Também é possível encontrar este senso de apoio mútuo, quando um trabalhador ajuda o outro tanto em relação a problemas materiais – como se deslocar para auxiliar na manutenção de uma peça quebrada ou pneu furado, por exemplo – quanto em relação a ensinar o outro como seria melhor agir para receber maiores rendimentos, explicando onde são os melhores locais e quais são os melhores horários.
Este apoio mútuo também ocorre de forma motivacional, quando algum trabalhador perde sua fé na suposta meritocracia referente ao trabalho uberizado, o outro terá a função de torná-lo crente outra vez.
É a partir destas dinâmicas que surgem os trabalhadores-gerentes, que socializam, fiscalizam e supervisionam a si mesmos e aos outros, ensinando como se deve executar o trabalho e como se deve imaginar que tudo depende apenas de si, que é possível definir os seus ganhos e a qualidade do seu trabalho.
Dentro desta mesma linha de raciocínio, podemos pensar que há um processo de cooptação da cooperação por parte das empresas, que não prestam nenhum tipo de suporte ao trabalhador, fazendo com que estes, entre si, acabem por acumular e executar também estas funções.
A precarização do trabalho vai além do que é materialmente visível e vem assumindo novas facetas que naturalizam o acúmulo de funções não remuneradas, deixando os trabalhadores cada vez menos amparados, criando a necessidade de formas de apoio mútuo para que seja possível se aproximar de um mínimo de segurança acerca da possibilidade de um rendimento suficiente para a reprodução da vida.
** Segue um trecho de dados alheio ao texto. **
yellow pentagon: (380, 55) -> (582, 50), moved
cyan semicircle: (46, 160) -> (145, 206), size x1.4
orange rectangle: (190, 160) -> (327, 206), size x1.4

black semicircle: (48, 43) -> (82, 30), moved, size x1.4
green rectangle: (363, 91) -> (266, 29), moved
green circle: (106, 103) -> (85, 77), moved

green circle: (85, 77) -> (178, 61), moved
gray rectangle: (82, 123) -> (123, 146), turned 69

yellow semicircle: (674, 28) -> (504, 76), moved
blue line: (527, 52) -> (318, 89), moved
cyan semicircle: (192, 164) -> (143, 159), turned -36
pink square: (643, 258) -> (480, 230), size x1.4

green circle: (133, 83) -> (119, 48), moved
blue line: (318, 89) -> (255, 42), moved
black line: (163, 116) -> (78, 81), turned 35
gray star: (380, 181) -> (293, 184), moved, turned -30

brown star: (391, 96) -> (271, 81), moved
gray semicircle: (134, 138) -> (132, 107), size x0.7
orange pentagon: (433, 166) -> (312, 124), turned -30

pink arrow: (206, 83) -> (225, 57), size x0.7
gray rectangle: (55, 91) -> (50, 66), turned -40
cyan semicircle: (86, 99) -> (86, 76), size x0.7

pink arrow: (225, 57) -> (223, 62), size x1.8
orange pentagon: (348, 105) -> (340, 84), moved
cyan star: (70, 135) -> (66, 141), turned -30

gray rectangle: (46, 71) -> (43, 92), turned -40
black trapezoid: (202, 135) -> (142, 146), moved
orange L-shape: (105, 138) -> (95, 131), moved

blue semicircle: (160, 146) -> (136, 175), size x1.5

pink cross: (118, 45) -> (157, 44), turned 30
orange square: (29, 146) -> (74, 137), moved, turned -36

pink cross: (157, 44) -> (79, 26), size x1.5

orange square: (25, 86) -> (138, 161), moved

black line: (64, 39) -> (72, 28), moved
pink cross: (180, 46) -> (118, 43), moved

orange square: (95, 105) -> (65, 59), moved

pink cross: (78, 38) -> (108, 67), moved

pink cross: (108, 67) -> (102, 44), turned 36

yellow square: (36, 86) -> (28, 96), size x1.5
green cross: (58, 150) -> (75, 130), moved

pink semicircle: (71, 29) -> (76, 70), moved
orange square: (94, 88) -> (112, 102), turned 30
Esta constatação foi baseada no depoimento de um uberista que entende como empoderamento o que é simplesmente precarização:
É uma geração de empoderamento… tu toma as tuas próprias decisões, tu escolhe a tua rota, como tu vai concluir aquele serviço… como tu vai te posicionar, tanto com o comerciante, quanto com o aplicativo, quanto com o cliente que vai receber… fica a teu critério como resolver cada situação, desde o momento em que tu aceita a corrida, vai lá retira o pedido, trata com as pessoas que tão lá no restaurante, trata com o cliente… é tudo contigo. Isso se chama empowerment.
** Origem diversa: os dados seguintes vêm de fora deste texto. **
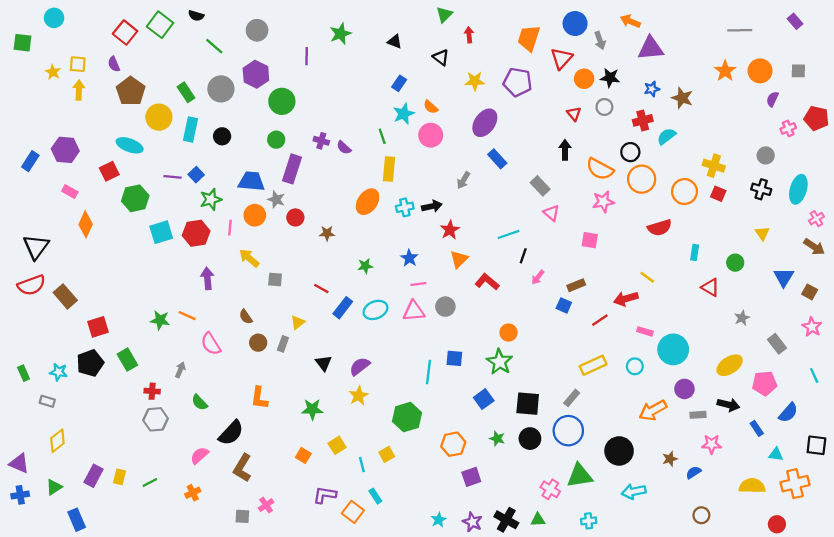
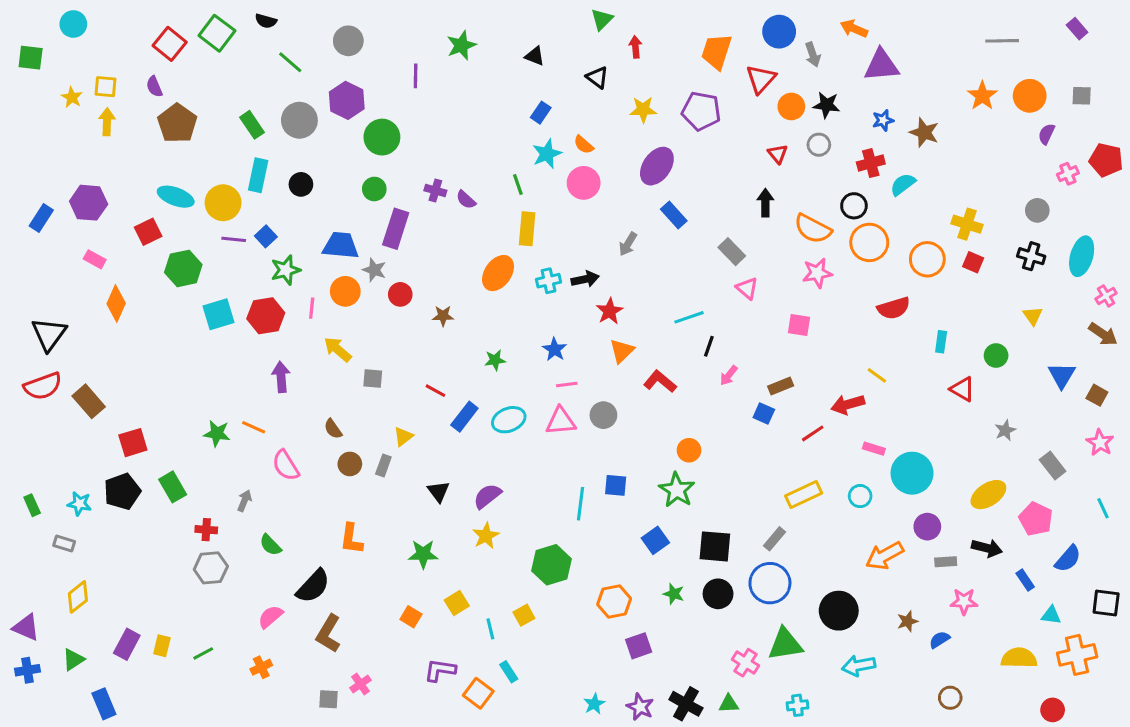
yellow circle: (159, 117) -> (223, 203), moved
pink pentagon: (765, 383) -> (1036, 519), turned 30

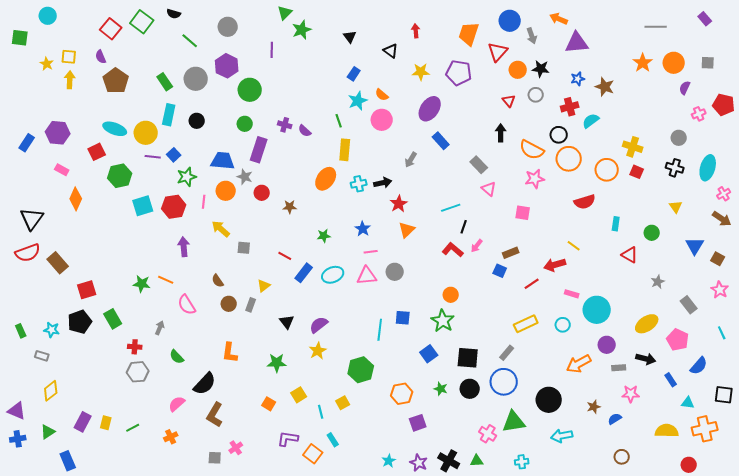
green triangle: (602, 19) -> (285, 13), moved
black triangle: (535, 56) -> (350, 37), turned 32
red L-shape: (660, 381) -> (453, 250), moved

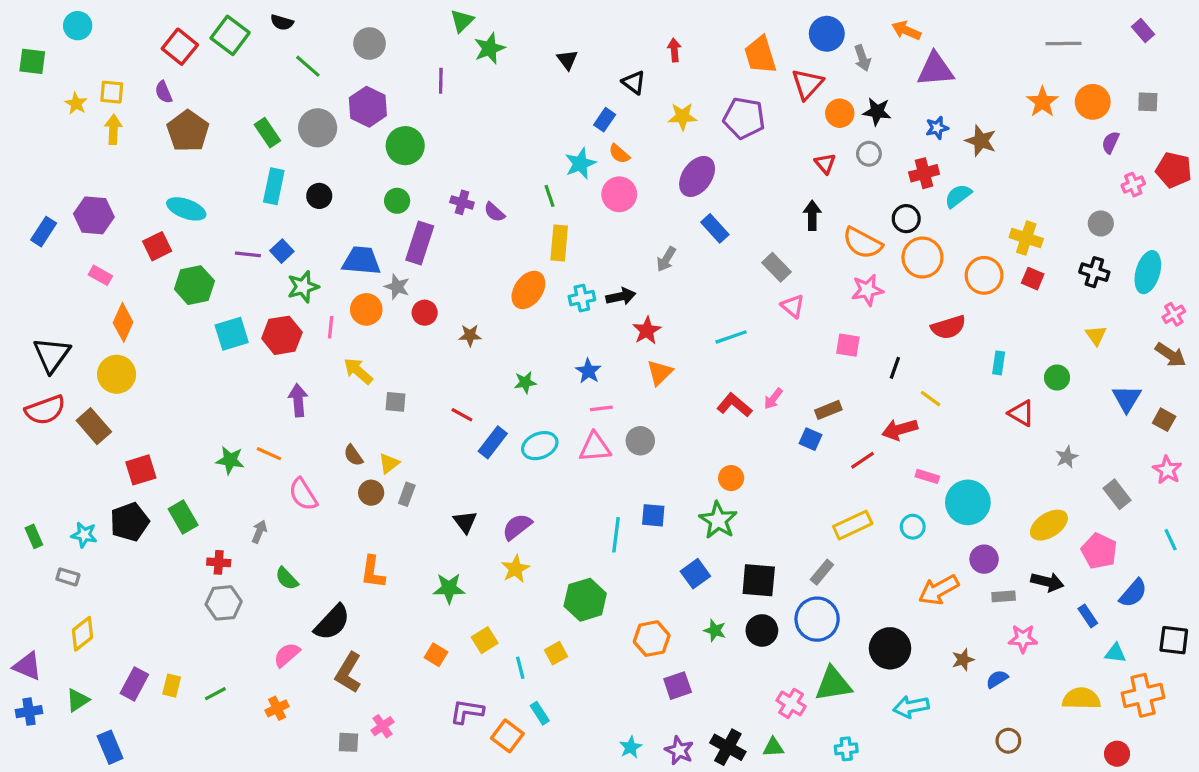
orange trapezoid: (469, 34) -> (760, 55), turned -35
blue rectangle: (354, 74) -> (605, 120), moved
yellow circle: (146, 133) -> (117, 374), moved
black line: (464, 227) -> (895, 368), moved
yellow triangle: (264, 286) -> (389, 463), moved

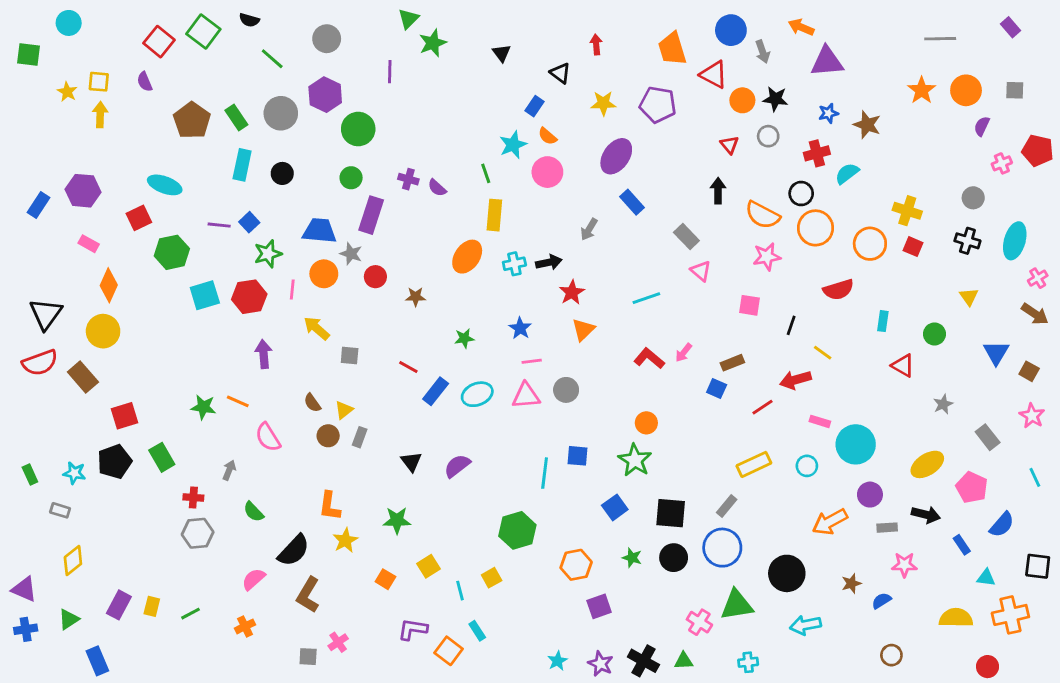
red triangle: (807, 84) -> (714, 75), turned -44
brown pentagon: (188, 131) -> (192, 120), moved
yellow star: (515, 569) -> (345, 540), moved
A auto responsabilização é a forma mais engenhosa de exploração. O trabalhador interioriza as normas e a ideologia responsáveis pela sua situação subordinada e explorada. Os termos mistificados, de preferência em inglês, justificam o novo mundo do trabalho.
Henrique Weiss é aluno do Programa de Pós-Graduação em Sociologia da Universidade Federal do Rio Grande do Sul (UFRGS).